Interessanterweise hat die UNO den NR, auch wenn es sich dabei um eine Schöpfung aus Paris handelt, als rechtmäßige Regierung Libyens anerkannt. Tatsächlich sieht es so aus, als habe sich die UNO im 21. Jahrhundert in die Zeit von 1919 bis 1939 zurückentwickelt, als der Völkerbund den dominierenden Staaten "Mandate" erteilte, die ihnen erlaubten, über die schwächeren zu herrschen. Im vergangenen Jahrzehnt wurden im Fall des Irak, des Kosovo und Afghanistans ähnliche Mandate erteilt. Im Fall Libyens legitimierte die UNO Präsident Sarkozys Übernahme des libyschen Staates durch die Gründung des NR auf gleiche Weise unter erstaunlicher Abweichung von ihren Prinzipien.

Wie dem auch sei, genau wie auch anderenorts folgen die Tatsachen vor Ort möglicherweise nicht dem von der NATO bevorzugten Skript. Im Falle Libyens warnt dieser Kolumnist seit fünf Monaten davor, daß die NATO-Intervention nur einen Bürgerkrieg und die fortschreitende Zerstörung einer Infrastruktur nach sich ziehen werde, die Libyen zu einem der reicheren Staaten der Region machte.

All das steht heute auf dem Spiel, während das Chaos in Form bewaffneter Banden hereinbricht, die von der NATO auf das Land losgelassen wurden. Es wird allerdings kaum eine Chance geben, daß die für eine solche Katastrophe Verantwortlichen je von sogenannten "internationalen" Gremien zur Verantwortung gezogen werden, deren Großteil sich so fest unter der Kontrolle der NATO-Mächte befindet, wie ihre eigene Wirtschaft es nicht ist. In den vergangenen zehn Jahren sind durch die NATO-Operationen zehntausende Zivilisten gestorben, ohne den leisesten Protest von seiten des Internationalen Gerichtshofs oder des Menschenrechtsrates. Eine derartige Untätigkeit führt zu dem gleichen Verlust an Respekt vor dem System der UNO, wie es in der Vergangenheit mit dem Völkerbund geschah, von dem man meinte, er würde von einer kleinen Gruppe kontrolliert, um den eigenen Zwecken zu dienen.

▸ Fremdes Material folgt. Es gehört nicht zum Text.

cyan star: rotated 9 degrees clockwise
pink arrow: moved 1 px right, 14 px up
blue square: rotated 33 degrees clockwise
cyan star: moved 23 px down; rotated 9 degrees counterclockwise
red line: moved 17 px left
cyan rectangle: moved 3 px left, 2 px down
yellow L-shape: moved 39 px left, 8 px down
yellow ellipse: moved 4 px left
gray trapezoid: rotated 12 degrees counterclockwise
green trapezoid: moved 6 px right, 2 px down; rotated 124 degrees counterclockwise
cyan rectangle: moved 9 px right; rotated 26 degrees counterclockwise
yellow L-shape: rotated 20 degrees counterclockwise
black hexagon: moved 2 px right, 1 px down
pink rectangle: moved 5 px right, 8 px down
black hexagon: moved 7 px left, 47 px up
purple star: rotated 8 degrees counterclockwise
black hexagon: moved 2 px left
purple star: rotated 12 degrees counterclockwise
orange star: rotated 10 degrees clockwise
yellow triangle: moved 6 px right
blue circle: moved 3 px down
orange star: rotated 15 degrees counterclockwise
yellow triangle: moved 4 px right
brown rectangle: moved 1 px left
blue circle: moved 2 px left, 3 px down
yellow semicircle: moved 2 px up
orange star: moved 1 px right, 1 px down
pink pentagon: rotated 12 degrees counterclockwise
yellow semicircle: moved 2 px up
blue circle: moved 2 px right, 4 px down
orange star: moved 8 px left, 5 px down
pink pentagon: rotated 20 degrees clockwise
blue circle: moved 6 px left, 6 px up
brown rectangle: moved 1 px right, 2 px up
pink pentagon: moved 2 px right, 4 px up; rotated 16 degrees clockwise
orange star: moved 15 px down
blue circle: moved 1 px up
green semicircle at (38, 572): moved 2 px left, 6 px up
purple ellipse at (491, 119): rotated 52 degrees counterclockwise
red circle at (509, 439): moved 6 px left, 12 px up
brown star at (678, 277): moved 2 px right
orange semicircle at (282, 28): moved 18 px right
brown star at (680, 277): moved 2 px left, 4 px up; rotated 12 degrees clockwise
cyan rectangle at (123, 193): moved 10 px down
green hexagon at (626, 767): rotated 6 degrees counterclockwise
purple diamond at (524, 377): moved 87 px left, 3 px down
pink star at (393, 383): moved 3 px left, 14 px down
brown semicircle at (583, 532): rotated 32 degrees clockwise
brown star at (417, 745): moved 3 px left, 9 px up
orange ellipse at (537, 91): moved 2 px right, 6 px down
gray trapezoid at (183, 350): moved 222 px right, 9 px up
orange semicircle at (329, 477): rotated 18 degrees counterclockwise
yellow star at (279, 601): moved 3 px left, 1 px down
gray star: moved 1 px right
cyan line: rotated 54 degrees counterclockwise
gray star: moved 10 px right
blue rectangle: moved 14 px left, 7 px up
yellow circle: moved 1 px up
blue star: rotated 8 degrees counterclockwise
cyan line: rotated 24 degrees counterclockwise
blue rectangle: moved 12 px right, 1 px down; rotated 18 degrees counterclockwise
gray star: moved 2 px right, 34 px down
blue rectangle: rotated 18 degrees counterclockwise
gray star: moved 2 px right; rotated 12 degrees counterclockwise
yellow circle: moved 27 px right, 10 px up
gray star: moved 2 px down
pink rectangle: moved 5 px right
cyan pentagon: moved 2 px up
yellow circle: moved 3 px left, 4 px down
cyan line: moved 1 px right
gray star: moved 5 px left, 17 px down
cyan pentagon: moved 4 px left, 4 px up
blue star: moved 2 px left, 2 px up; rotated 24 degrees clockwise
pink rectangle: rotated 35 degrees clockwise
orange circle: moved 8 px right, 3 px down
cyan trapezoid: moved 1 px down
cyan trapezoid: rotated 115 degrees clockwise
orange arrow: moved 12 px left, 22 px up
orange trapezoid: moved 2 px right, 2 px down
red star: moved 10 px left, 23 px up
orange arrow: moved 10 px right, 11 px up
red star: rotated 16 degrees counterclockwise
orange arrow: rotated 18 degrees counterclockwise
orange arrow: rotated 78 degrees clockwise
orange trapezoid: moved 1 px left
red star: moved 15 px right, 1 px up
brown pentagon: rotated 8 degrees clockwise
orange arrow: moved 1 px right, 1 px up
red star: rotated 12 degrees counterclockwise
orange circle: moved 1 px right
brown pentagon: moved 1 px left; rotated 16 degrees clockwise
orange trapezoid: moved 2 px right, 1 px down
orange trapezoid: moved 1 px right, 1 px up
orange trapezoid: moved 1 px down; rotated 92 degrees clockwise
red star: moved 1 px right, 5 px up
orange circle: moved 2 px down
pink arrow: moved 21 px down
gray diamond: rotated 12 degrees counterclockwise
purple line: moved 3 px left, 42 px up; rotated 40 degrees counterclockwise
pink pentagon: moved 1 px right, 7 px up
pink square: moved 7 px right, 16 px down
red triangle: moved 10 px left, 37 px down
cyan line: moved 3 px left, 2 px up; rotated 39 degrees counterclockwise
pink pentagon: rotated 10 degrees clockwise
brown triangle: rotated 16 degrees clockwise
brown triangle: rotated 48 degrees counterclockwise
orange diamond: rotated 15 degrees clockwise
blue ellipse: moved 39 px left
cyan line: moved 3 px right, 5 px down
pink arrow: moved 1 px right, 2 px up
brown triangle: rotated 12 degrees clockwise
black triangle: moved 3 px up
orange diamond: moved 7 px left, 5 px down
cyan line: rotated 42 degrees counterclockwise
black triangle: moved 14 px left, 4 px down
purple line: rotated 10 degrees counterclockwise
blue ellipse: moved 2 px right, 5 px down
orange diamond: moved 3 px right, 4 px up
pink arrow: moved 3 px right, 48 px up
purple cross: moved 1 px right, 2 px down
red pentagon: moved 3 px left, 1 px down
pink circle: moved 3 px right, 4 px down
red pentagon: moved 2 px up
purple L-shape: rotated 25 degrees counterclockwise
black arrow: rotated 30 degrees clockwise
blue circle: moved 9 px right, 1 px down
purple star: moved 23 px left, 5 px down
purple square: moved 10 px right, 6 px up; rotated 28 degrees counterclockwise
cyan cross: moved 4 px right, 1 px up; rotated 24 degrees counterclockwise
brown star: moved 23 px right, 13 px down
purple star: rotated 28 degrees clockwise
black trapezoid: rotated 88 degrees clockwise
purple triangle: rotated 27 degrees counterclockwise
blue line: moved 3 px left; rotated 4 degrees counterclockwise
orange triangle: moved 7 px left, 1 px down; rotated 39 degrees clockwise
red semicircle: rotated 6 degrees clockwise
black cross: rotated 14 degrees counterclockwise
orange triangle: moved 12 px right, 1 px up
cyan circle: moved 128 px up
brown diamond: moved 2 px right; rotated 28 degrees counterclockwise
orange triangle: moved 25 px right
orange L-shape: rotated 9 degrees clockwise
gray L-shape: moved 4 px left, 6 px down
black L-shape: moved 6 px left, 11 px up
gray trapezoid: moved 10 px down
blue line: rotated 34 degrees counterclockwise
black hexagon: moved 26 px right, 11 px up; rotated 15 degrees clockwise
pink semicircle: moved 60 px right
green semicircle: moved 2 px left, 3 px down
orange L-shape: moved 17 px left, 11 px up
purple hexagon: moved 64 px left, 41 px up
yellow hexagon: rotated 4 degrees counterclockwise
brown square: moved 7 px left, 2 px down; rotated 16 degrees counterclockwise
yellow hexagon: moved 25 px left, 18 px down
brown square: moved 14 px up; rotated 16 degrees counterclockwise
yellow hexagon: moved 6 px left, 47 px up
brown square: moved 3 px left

Sei es nun Libyen oder irgend ein anderes Land, jedes hat das Recht, seine gesellschaftliche Dynamik auf eigene Weise zu entwickeln. Wenn ein Land nicht eine Bedrohung für andere darstellt, wie es mit dem von den Taliban kontrollierten Afghanistan der Fall war, ist es kein zulässiges Ziel für internationales Handeln.

Im Fall Libyens nahm Oberst Ghaddafi seiner Armee die Massenvernichtungswaffen und kooperierte vollständig mit dem von den USA geführten Krieg gegen den Terrorismus. Sein Schicksal ist zu einer Lektion für andere geworden, die möglicherweise versucht sind, seinem Pfad der Versöhnung mit der NATO zu folgen.

Es wundert wenig, daß die anderen Regime im Focus der NATO - insbesondere Syrien und der Iran - keine Eile haben, das libysche Beispiel nachzuahmen. Die NATO wäre besser beraten gewesen, Großmut zu beweisen und ihre Bereitschaft, Vereinbarungen guten Glaubens einzuhalten, als zu versuchen, einem Führer das Ende zu bereiten, der öffentlich und vollständig das Kriegsbeil begraben hat.

Es hätte ein Ansporn für Syrien, den Iran und sogar Nordkorea sein können, dem Beispiel zu folgen und damit die Welt zu einen sichereren Ort zu machen. Heute glauben - verständlicherweise - alle drei Staaten absolut nicht an die ehrlichen Absichten der NATO-Mächte und gehen infolgedessen jeder seinen eigenen Weg. Bringt man das in Verbindung mit der trostlosen wirtschaftlichen Lage, die innerhalb der NATO festzustellen ist (wovon ein Großteil auch durch den enormen Anstieg der Militärausgaben infolge der Abenteuer im Ausland verursacht wurde), sind sogar die mittelfristigen Prognosen düster, auch wenn angesichts des Vorrückens der NATO-Stellvertreter in die Stadt Tripolis lächelnd gratuliert wird.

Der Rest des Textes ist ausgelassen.